Caranya adalah banyak menyaksikan pertandingan, baik itu di gelanggang
atau rekaman video dan VCD. Jangan hanya menonton serunya, siapa yang
menang atau kalah: analisalah secara mendalam. Coba hitung poinnya.
Amati pola permainannya. Serangan apa yang digunakan, dari posisi
bagaimana, mengapa sudut biru yang menang, merah yang kalah, atau
sebaliknya? Cobalah berdiskusi dengan pelatih atau teman berlatih.
Strategi tidak hanya mencakup permainan di gelanggang, tetapi juga
melingkupi seluruh pertandingan sejak kita tiba di tempat pertandingan
sampai pertandingan berakhir. Lawan bisa saja melakukan berbagai cara
untuk membuat kita gagal. Cara terbaik melindungi diri dari strategi
semacam ini adalah: tetap fokus pada pertandingan, bersikap waspada
terhadap diri sendiri, dan berdoa.
Etika adalah masalah sopan santun; dan perilaku sopan santun
sangat penting dalam olahraga pencak silat. Bila kita mengamati
peraturan pertandingan pencak silat, akan terlihat bahwa peraturan ini
sangat menjunjung tinggi etika. Harus menghormat saat memasuki
gelanggang, tidak boleh mengeluarkan suara mulut, dilarang mengeluarkan
kata-kata atau gerakan yang memancing emosi, menederai lawan dengan
sengaja, dsb. Ini menunjukkan bahwa--sedikit banyak—olahraga pencak
silat mengkondisikan para atlitnya untuk bersikap sopan santun. Bila
kita renungkan, pencak silat memang berakar dari budaya timur yang luhur
yang mengutamakan kesopanan dan kerendahhatian. Sehingga tidak aneh
bila etika adalah salah satu syarat menjadi juara.
Sopan satun
ini tidak hanya di dalam gelanggang, tetapi juga berlaku di luar
gelanggang.
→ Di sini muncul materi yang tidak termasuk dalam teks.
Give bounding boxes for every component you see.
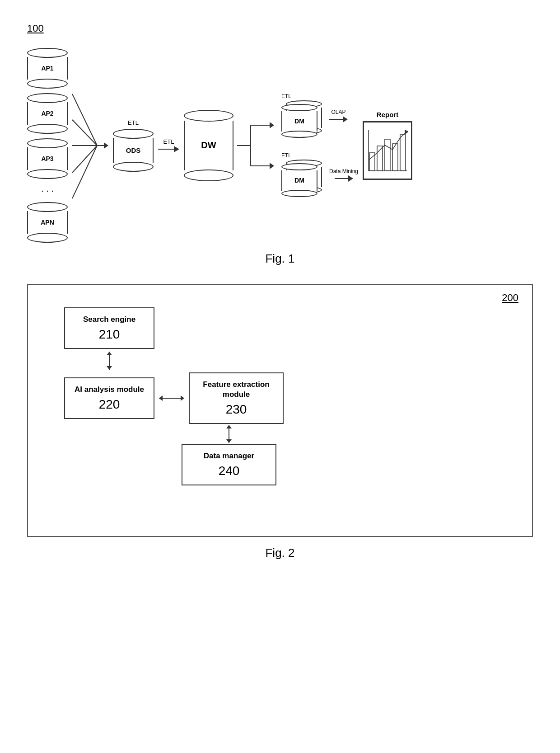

Sopan santun berarti menjaga hubungan baik dengan sesama.
Baik itu dengan pelatih, manajer, rekan setim, wasit dan juri, bahkan
lawan. Tidak perlu banyak omong atau mengobrol, senyum saja sudah cukup.
Inilah satu faktor terakhir yang kita butuhkan untuk menjadi
juara. Ini adalah luck, atau keberuntungan. Ada yang mengatakannya
dengan istilah “nasib”. Faktor ini tidak bisa dijelaskan dan sulit
diramalkan, bahkan sebaiknya pesilat tidak membicarakan masalah “nasib’
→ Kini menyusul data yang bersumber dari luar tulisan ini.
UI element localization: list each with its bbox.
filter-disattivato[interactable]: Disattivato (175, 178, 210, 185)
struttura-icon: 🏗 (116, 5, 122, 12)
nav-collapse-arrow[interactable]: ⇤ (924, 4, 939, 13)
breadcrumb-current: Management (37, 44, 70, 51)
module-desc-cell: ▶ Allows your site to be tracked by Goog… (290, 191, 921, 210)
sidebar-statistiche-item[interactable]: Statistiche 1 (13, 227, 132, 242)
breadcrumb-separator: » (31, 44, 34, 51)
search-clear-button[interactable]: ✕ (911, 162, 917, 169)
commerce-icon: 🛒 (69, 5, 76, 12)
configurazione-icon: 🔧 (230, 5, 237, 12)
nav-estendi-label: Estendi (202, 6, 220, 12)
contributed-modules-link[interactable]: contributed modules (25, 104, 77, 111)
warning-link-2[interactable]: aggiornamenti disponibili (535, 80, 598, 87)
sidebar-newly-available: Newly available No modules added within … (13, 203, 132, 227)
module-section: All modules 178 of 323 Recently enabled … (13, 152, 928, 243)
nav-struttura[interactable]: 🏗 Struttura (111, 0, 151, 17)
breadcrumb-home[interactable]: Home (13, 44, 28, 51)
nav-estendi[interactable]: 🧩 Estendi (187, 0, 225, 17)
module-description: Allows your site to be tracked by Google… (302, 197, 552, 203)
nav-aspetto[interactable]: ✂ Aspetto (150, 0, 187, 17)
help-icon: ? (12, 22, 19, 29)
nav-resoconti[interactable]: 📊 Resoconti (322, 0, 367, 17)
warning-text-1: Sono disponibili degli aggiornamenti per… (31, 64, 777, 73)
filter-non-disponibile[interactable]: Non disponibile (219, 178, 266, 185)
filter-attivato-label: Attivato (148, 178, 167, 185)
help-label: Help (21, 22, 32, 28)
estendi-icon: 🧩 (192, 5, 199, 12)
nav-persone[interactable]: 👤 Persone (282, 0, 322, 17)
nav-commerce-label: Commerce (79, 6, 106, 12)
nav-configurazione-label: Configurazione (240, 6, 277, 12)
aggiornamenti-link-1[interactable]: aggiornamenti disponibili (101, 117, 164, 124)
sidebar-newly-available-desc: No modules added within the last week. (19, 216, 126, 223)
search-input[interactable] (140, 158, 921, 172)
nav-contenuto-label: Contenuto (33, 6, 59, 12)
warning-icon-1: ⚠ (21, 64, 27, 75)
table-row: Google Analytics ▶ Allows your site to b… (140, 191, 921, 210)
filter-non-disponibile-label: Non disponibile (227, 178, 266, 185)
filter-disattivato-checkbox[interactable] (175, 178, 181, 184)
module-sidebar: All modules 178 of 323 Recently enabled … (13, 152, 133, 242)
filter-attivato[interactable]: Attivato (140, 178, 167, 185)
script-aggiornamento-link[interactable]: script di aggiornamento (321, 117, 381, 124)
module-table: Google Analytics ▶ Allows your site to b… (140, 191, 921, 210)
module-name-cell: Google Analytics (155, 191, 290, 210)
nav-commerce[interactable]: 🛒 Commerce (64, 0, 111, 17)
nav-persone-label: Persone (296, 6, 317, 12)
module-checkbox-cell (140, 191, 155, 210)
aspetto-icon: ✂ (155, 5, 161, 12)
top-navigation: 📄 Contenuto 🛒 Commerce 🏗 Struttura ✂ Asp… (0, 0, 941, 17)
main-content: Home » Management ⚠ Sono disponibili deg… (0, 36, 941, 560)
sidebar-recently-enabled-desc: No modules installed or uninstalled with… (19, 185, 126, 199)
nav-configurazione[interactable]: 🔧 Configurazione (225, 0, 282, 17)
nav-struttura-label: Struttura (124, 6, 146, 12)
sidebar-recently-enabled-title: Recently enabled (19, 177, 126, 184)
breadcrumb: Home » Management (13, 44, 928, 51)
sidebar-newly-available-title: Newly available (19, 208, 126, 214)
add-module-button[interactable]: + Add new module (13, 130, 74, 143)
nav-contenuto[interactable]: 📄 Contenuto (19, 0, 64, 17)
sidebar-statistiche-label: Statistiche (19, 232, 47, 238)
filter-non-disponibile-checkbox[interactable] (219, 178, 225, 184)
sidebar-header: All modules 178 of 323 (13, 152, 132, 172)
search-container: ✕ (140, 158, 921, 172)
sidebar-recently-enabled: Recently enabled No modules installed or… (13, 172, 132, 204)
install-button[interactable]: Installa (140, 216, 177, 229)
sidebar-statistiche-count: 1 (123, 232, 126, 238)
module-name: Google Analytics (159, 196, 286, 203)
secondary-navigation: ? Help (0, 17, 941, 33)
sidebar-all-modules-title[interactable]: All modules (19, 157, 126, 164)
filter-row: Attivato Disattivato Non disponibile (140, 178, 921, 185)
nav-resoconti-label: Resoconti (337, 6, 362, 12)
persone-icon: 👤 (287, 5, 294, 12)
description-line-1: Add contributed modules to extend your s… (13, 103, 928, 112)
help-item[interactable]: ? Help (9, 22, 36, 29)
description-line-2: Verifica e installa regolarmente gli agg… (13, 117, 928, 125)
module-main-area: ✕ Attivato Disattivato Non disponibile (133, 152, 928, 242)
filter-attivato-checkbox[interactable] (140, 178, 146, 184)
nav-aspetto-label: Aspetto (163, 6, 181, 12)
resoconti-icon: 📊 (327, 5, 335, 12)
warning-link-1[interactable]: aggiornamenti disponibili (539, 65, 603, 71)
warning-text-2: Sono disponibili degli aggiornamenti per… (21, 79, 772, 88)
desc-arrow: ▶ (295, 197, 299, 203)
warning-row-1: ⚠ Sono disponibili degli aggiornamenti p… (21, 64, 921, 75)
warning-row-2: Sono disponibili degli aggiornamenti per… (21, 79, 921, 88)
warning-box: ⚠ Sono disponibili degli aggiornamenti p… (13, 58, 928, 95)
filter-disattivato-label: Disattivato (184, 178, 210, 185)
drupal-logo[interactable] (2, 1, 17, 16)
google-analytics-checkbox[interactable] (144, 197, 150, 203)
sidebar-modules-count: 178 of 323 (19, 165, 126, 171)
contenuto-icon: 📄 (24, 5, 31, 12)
dalam pertandingan. Ini adalah faktor yang ditentukan oleh Tuhan yang
Maha Kuasa. Karena yang mengatur “nasib” adalah Tuhan, maka pada saat
bertanding banyak-banyaklah tirakat dan berdoa.
Itulah lima hal
yang menjadi syarat untuk menjadi juara. Kelima hal ini memang mudah
untuk dikatakan, tetapi prakteknya cukup sulit; baik atlit maupun
pelatih harus memahami dan mengupayakan kelima hal ini untuk meraih
prestasi terbaik.
Semoga bermanfaat untuk saudara-saudara sekalian!